Heatwave: how to stay safe?
Published Aug 18, 2022 • By Claudia Lima
A heatwave is a period of extremely high temperatures that occurs in summer and lasts for several days and nights. It can be detected by meteorological services between 5 and 7 days in advance.
Exposure to high temperatures for a prolonged period of time without allowing the body to recover can lead to serious health problems.
So what are the risks associated with high temperatures? Who is most at risk? How can you stay safe and keep others safe?
All the answers are in our article!
What is a heatwave?
A heatwave is a generic term for a period of time during which extremely high temperatures may cause health problems.
A heatwave must meet two parameters in order to be described as such: the duration of the episode (a minimum of 3 consecutive days) and the intensity of the heat.
The summer of 2022 has been extremely hot so far, both in the United States and in Europe. In the United States, the heatwaves began in May, and since then several record temperatures have been recorded: 95°F in Baltimore in May, 108°F in North Platte, Nebraska, 114°F in Phoenix and 123°F in Death Valley in June, 95°F in Washington DC in July, which triggered a heat emergency, etc. In July, 100 million people were put on heat alerts. A lot of people have died due to heat-related accidents.
High temperatures continue to threaten certain areas, such as the South, West and Midwest. In order to prepare and warn the population, National Weather Service has been using the heat index, which allows to predict how hot it really is outside, taking into account humidity along with temperature. There are 4 different levels of alert: caution, extreme caution, danger and extreme danger.

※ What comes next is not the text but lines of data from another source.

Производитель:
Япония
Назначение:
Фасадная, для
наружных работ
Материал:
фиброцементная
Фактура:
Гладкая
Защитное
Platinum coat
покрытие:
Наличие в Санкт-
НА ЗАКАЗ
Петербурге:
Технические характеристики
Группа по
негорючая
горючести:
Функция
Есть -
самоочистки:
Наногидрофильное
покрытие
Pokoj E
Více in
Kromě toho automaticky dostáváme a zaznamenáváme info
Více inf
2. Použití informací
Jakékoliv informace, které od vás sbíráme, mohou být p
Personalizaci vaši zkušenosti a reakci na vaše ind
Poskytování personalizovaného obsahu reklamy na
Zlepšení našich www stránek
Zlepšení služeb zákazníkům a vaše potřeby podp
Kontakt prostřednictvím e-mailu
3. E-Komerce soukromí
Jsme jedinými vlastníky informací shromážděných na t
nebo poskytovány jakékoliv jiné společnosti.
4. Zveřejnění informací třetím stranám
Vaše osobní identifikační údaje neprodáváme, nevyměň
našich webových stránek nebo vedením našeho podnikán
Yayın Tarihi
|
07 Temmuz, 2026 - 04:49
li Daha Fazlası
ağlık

What are the health risks related to extremely high temperatures?
Exposing a person to high temperatures for a prolonged period of time, without allowing the body to recover, can lead to serious health problems.
High temperatures can be dangerous for the body when it has not yet become accustomed to the heat, when the heat is humid and prevents the body from sweating, and when air pollution is present.

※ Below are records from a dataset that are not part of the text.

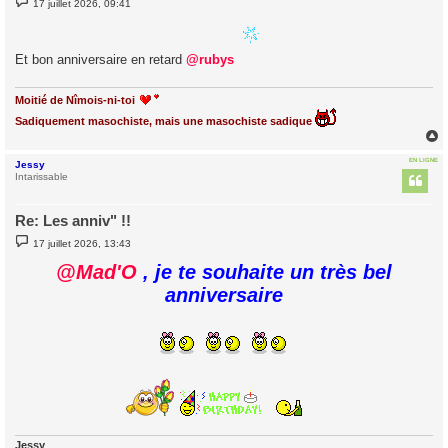
17 juillet 2026, 09:41
e
s
s
a
Et bon anniversaire en retard
@rubys
g
e
Moitié de Nîmois-ni-toi
Sadiquement masochiste, mais une masochiste sadique
EN LIGNE
Jessy
t
Intarissable
Re: Les anniv" !!
M
17 juillet 2026, 13:43
e
s
@Mad'O
, je te souhaite un très bel
s
a
anniversaire
g
e
Jessy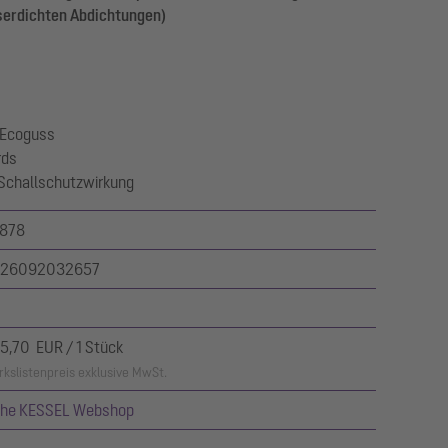
serdichten Abdichtungen)
 Ecoguss
rds
 Schallschutzwirkung
878
26092032657
5,70 EUR / 1 Stück
kslistenpreis exklusive MwSt.
ehe KESSEL Webshop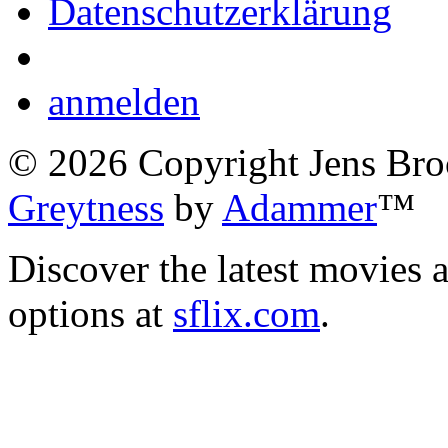
Datenschutzerklärung
anmelden
©
2026
Copyright Jens Bro
Greytness
by
Adammer
™
Discover the latest movies 
options at
sflix.com
.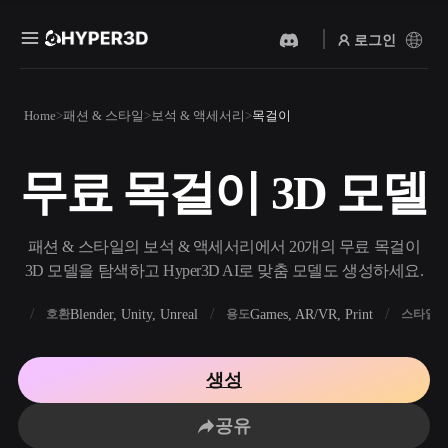
로그인
제품
Home
패션 & 스타일
보석 & 액세서리
목걸이
기능
Rodin
ChatAvatar
API
무료 목걸이 3D 모델
이미지를 3D로
텍스트를 3D로
요금
사진을 업로드하면 3D 오브
텍스트 프롬프트를 3D 오브
젝트를 바로 받아보세요.
젝트로 — 즉시 변환.
리소스
패션 & 스타일의 보석 & 액세서리에서 20개의 무료 목걸이
AI 비디오 생성기
AI 이미지 생성기
3D 모델을 탐색하고 Hyper3D AI로 맞춤 모델도 생성하세요.
AI로 텍스트나 이미지에서
간단한 프롬프트로 고품질
영상을 만드세요.
비주얼을 생성하세요.
FBX
Blender, Unity, Unreal
Games, AR/VR, Print
R
호환
용도
스타일
커뮤니티
API
우리의 크리에이티브 AI를
생성
앱이나 워크플로에 연결하세
스토리
연구
블로그
요.
공유
OmniCraft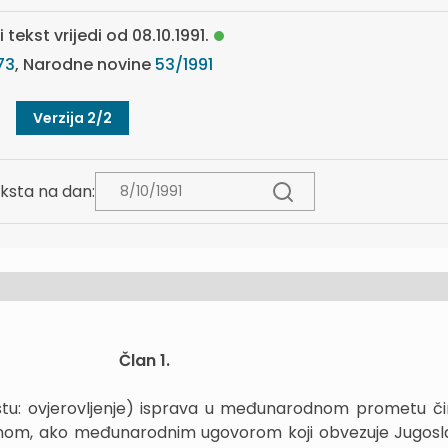
 tekst vrijedi od 08.10.1991.
73
, Narodne novine
53/1991
Verzija 2/2
ksta na dan:
Član 1.
ekstu: ovjerovljenje) isprava u međunarodnom prometu či
om, ako međunarodnim ugovorom koji obvezuje Jugoslav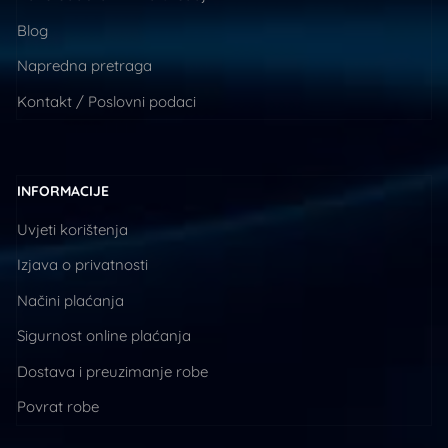
Blog
Napredna pretraga
Kontakt / Poslovni podaci
INFORMACIJE
Uvjeti korištenja
Izjava o privatnosti
Načini plaćanja
Sigurnost online plaćanja
Dostava i preuzimanje robe
Povrat robe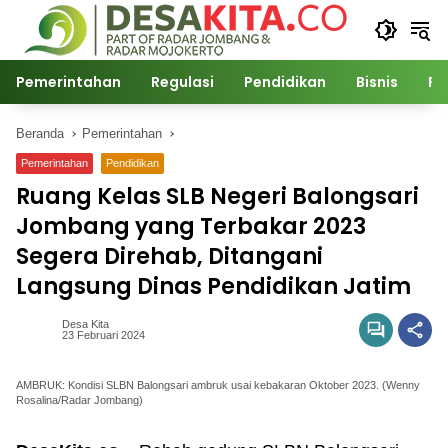
Langsung
ke
konten
Pemerintahan
Regulasi
Pendidikan
Bisnis
Po
Beranda
Pemerintahan
Pemerintahan
Pendidikan
Ruang Kelas SLB Negeri Balongsari
Jombang yang Terbakar 2023
Segera Direhab, Ditangani
Langsung Dinas Pendidikan Jatim
Desa Kita
23 Februari 2024
AMBRUK: Kondisi SLBN Balongsari ambruk usai kebakaran Oktober 2023. (Wenny
Rosalina/Radar Jombang)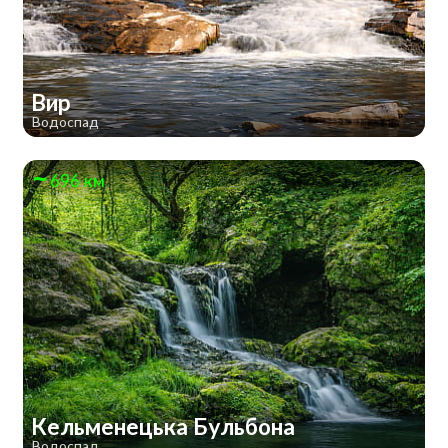
Вир
Водоспад
696 км
Кельменецька Бульбона
Водоспад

Our body will try to adapt to the temperature, activating thermal regulation mechanisms such as sweating, accelerated breathing and dilation of blood vessels to cool the blood down.
Symptoms associated with high heat include:
- Muscle cramps,
- Muscle weakness,
- Symptoms aggravation, if a chronic condition is present.
Signs of dehydration include vomiting, diarrhea, excessive sweating, dizziness, dry mouth and nose and reduced urine output in adults.
There is also a risk of hyponatremia, a decrease in the concentration of salt in the blood which can sometimes be the result of an excess of water intake over sodium or an excess of salt loss over water elimination. This is especially true for the elderly, as sweating is often impaired or absent starting from a certain age, but also for people with chronic conditions.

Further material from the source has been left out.